● INFORMATION PROVIDED:
- - - - - - -

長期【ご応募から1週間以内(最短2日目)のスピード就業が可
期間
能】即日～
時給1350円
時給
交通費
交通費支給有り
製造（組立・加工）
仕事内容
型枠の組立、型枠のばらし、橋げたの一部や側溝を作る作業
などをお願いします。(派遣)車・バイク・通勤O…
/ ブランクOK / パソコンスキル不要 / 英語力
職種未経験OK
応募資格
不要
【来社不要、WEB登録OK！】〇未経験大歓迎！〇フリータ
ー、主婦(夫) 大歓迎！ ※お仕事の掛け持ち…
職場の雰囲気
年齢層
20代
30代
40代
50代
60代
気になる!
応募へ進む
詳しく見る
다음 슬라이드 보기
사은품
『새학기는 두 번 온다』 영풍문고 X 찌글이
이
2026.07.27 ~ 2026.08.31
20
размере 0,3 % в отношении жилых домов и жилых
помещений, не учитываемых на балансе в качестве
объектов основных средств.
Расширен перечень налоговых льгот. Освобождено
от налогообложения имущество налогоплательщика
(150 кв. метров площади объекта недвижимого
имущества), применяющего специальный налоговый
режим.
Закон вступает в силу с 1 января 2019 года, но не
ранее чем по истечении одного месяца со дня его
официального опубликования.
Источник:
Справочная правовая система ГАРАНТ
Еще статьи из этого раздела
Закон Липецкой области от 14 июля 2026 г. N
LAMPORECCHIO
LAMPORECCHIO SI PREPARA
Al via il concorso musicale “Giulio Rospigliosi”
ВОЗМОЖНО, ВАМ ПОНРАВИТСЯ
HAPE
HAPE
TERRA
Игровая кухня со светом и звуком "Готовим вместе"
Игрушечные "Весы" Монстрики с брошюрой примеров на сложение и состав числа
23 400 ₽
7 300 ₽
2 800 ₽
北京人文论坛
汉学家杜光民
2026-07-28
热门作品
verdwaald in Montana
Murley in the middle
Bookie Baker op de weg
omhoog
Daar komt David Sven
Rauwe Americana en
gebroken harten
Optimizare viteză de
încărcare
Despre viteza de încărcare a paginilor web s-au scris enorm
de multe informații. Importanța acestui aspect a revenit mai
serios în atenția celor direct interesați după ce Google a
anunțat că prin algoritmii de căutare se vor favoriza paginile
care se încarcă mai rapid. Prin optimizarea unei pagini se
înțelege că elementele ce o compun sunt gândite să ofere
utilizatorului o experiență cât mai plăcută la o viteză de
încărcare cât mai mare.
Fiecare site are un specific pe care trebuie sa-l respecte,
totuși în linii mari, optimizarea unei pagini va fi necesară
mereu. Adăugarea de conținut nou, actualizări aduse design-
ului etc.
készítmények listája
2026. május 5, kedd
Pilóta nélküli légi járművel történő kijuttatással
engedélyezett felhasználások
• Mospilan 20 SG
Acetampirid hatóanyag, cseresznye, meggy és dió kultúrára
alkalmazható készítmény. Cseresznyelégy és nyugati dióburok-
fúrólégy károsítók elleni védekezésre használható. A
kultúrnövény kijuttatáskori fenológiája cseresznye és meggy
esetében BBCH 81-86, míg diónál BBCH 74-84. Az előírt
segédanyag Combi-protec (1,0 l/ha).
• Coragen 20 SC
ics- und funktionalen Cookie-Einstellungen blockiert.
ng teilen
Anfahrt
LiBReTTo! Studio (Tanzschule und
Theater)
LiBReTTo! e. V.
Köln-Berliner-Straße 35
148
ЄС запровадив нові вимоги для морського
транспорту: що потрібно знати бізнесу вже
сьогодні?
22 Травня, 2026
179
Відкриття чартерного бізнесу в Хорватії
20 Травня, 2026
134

- - - - - - -

● EXERCISE:
The listing is to be retyped in full, exactly as shown.

● YOUR SOLUTION:
長期【ご応募から1週間以内(最短2日目)のスピード就業が可
期間
能】即日～
時給1350円
時給
交通費
交通費支給有り
製造（組立・加工）
仕事内容
型枠の組立、型枠のばらし、橋げたの一部や側溝を作る作業
などをお願いします。(派遣)車・バイク・通勤O…
/ ブランクOK / パソコンスキル不要 / 英語力
職種未経験OK
応募資格
不要
【来社不要、WEB登録OK！】〇未経験大歓迎！〇フリータ
ー、主婦(夫) 大歓迎！ ※お仕事の掛け持ち…
職場の雰囲気
年齢層
20代
30代
40代
50代
60代
気になる!
応募へ進む
詳しく見る
다음 슬라이드 보기
사은품
『새학기는 두 번 온다』 영풍문고 X 찌글이
이
2026.07.27 ~ 2026.08.31
20
размере 0,3 % в отношении жилых домов и жилых
помещений, не учитываемых на балансе в качестве
объектов основных средств.
Расширен перечень налоговых льгот. Освобождено
от налогообложения имущество налогоплательщика
(150 кв. метров площади объекта недвижимого
имущества), применяющего специальный налоговый
режим.
Закон вступает в силу с 1 января 2019 года, но не
ранее чем по истечении одного месяца со дня его
официального опубликования.
Источник:
Справочная правовая система ГАРАНТ
Еще статьи из этого раздела
Закон Липецкой области от 14 июля 2026 г. N
LAMPORECCHIO
LAMPORECCHIO SI PREPARA
Al via il concorso musicale “Giulio Rospigliosi”
ВОЗМОЖНО, ВАМ ПОНРАВИТСЯ
HAPE
HAPE
TERRA
Игровая кухня со светом и звуком "Готовим вместе"
Игрушечные "Весы" Монстрики с брошюрой примеров на сложение и состав числа
23 400 ₽
7 300 ₽
2 800 ₽
北京人文论坛
汉学家杜光民
2026-07-28
热门作品
verdwaald in Montana
Murley in the middle
Bookie Baker op de weg
omhoog
Daar komt David Sven
Rauwe Americana en
gebroken harten
Optimizare viteză de
încărcare
Despre viteza de încărcare a paginilor web s-au scris enorm
de multe informații. Importanța acestui aspect a revenit mai
serios în atenția celor direct interesați după ce Google a
anunțat că prin algoritmii de căutare se vor favoriza paginile
care se încarcă mai rapid. Prin optimizarea unei pagini se
înțelege că elementele ce o compun sunt gândite să ofere
utilizatorului o experiență cât mai plăcută la o viteză de
încărcare cât mai mare.
Fiecare site are un specific pe care trebuie sa-l respecte,
totuși în linii mari, optimizarea unei pagini va fi necesară
mereu. Adăugarea de conținut nou, actualizări aduse design-
ului etc.
készítmények listája
2026. május 5, kedd
Pilóta nélküli légi járművel történő kijuttatással
engedélyezett felhasználások
• Mospilan 20 SG
Acetampirid hatóanyag, cseresznye, meggy és dió kultúrára
alkalmazható készítmény. Cseresznyelégy és nyugati dióburok-
fúrólégy károsítók elleni védekezésre használható. A
kultúrnövény kijuttatáskori fenológiája cseresznye és meggy
esetében BBCH 81-86, míg diónál BBCH 74-84. Az előírt
segédanyag Combi-protec (1,0 l/ha).
• Coragen 20 SC
ics- und funktionalen Cookie-Einstellungen blockiert.
ng teilen
Anfahrt
LiBReTTo! Studio (Tanzschule und
Theater)
LiBReTTo! e. V.
Köln-Berliner-Straße 35
148
ЄС запровадив нові вимоги для морського
транспорту: що потрібно знати бізнесу вже
сьогодні?
22 Травня, 2026
179
Відкриття чартерного бізнесу в Хорватії
20 Травня, 2026
134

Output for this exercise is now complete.